Assignment> What is needed is an exact copy of the line with "Reply with <instances>...</instances>." and all lines that follow it in the entries below, the last line included.

Stored data entries:
[Start of section]

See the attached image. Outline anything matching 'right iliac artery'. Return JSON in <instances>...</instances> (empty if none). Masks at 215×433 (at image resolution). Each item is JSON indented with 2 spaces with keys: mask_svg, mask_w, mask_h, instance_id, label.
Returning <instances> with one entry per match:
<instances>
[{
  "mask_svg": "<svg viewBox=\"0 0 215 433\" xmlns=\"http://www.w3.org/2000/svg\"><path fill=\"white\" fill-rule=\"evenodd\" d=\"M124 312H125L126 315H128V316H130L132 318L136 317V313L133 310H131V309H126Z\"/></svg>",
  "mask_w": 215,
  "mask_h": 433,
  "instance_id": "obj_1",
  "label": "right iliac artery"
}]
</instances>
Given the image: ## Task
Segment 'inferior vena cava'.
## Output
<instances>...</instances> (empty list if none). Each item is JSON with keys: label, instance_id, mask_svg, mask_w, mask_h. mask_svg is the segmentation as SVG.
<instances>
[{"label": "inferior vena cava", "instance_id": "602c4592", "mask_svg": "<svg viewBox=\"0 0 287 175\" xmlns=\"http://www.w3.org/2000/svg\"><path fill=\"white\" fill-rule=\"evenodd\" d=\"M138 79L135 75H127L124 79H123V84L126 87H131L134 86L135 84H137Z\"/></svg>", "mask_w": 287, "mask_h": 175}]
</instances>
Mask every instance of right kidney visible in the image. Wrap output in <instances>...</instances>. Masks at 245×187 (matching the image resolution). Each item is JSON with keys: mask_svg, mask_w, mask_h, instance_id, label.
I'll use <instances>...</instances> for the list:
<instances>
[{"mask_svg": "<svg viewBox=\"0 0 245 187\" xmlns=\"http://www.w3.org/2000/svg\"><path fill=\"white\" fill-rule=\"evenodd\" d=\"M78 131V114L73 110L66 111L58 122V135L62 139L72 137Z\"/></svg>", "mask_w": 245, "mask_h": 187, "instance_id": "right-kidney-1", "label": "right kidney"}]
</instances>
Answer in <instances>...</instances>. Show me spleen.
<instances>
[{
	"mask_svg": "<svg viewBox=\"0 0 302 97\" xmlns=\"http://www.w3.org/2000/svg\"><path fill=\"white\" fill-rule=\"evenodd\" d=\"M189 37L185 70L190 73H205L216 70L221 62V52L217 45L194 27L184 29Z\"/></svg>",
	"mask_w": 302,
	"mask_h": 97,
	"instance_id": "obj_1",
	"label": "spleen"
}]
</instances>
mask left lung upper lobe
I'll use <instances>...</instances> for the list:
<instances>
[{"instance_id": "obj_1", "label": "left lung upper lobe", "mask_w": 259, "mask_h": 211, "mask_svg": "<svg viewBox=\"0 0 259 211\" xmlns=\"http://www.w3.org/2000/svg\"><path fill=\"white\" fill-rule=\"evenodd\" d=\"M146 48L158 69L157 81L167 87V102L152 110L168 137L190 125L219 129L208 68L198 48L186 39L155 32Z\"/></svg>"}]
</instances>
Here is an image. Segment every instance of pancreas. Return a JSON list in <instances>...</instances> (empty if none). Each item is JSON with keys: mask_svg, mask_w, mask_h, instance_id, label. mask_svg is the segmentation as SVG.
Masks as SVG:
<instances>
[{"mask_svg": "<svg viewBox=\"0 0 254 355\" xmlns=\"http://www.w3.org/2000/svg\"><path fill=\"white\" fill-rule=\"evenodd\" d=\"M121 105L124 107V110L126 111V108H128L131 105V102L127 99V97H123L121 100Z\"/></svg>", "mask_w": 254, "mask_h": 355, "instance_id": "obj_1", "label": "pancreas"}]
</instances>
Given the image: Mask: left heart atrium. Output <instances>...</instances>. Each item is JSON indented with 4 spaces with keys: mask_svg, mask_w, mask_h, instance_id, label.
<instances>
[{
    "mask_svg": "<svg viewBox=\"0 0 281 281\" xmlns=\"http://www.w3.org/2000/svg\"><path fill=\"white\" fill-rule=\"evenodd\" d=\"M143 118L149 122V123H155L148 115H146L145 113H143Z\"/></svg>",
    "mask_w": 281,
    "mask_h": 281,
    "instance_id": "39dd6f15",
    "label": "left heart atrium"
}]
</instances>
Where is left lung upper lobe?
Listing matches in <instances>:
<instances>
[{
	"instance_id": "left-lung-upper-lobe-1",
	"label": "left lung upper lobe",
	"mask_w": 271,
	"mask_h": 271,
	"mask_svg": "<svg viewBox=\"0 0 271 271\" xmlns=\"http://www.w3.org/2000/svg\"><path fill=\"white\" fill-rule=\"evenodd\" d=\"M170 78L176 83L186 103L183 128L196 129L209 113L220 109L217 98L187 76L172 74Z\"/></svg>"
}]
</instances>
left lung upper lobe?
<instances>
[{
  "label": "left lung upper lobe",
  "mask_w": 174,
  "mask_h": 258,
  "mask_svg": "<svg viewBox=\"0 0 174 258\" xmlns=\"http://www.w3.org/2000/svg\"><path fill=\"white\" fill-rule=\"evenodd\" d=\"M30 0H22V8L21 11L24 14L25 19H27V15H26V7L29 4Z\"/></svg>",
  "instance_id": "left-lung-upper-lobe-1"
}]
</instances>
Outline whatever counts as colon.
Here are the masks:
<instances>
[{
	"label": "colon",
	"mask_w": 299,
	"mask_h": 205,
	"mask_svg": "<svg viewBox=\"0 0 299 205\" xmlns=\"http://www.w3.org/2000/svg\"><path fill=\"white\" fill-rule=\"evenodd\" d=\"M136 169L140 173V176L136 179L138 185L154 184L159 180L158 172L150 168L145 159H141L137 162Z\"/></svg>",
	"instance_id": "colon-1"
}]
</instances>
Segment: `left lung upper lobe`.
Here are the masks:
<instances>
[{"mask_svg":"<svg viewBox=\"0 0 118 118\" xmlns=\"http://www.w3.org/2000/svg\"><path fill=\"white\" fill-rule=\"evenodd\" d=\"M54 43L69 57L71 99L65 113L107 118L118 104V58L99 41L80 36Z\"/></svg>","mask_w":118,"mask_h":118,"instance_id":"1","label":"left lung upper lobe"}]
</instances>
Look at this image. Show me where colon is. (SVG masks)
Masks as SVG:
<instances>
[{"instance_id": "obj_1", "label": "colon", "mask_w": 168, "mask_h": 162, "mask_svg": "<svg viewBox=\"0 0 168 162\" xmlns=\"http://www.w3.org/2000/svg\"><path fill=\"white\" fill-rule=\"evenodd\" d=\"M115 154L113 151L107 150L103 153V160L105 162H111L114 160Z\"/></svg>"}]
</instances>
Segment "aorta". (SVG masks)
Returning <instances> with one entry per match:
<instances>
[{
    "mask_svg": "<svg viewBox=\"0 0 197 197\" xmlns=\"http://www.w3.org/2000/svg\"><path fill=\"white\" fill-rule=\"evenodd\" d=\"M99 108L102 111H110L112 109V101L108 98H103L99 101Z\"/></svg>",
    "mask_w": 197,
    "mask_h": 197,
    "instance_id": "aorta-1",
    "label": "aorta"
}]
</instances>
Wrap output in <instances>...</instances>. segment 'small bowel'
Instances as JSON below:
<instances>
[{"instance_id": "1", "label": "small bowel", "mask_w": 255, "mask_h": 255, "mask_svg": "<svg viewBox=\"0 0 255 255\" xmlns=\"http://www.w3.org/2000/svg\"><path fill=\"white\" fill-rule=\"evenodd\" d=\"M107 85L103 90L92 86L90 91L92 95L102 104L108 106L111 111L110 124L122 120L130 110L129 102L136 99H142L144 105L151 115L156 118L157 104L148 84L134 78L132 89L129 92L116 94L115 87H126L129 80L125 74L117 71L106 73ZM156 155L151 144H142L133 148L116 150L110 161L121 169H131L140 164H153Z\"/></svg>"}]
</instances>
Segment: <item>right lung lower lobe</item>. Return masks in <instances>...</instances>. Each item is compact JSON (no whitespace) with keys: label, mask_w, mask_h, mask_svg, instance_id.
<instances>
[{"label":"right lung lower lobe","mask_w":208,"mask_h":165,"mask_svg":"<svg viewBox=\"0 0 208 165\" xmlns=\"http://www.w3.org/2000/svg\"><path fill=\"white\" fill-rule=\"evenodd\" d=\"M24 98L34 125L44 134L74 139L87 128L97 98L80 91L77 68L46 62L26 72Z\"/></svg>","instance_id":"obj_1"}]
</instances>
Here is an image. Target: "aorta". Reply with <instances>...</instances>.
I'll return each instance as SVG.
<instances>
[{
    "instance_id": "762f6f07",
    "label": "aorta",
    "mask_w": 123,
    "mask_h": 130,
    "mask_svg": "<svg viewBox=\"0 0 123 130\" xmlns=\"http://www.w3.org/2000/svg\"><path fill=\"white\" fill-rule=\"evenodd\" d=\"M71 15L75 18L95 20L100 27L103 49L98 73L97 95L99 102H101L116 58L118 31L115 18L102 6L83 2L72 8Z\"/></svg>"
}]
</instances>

[End of section]

Reply>
Here is an image. Target: "aorta". Reply with <instances>...</instances>.
I'll return each instance as SVG.
<instances>
[{
    "instance_id": "762f6f07",
    "label": "aorta",
    "mask_w": 123,
    "mask_h": 130,
    "mask_svg": "<svg viewBox=\"0 0 123 130\" xmlns=\"http://www.w3.org/2000/svg\"><path fill=\"white\" fill-rule=\"evenodd\" d=\"M71 15L75 18L95 20L100 27L103 49L98 73L97 95L99 102H101L116 58L118 31L115 18L102 6L83 2L72 8Z\"/></svg>"
}]
</instances>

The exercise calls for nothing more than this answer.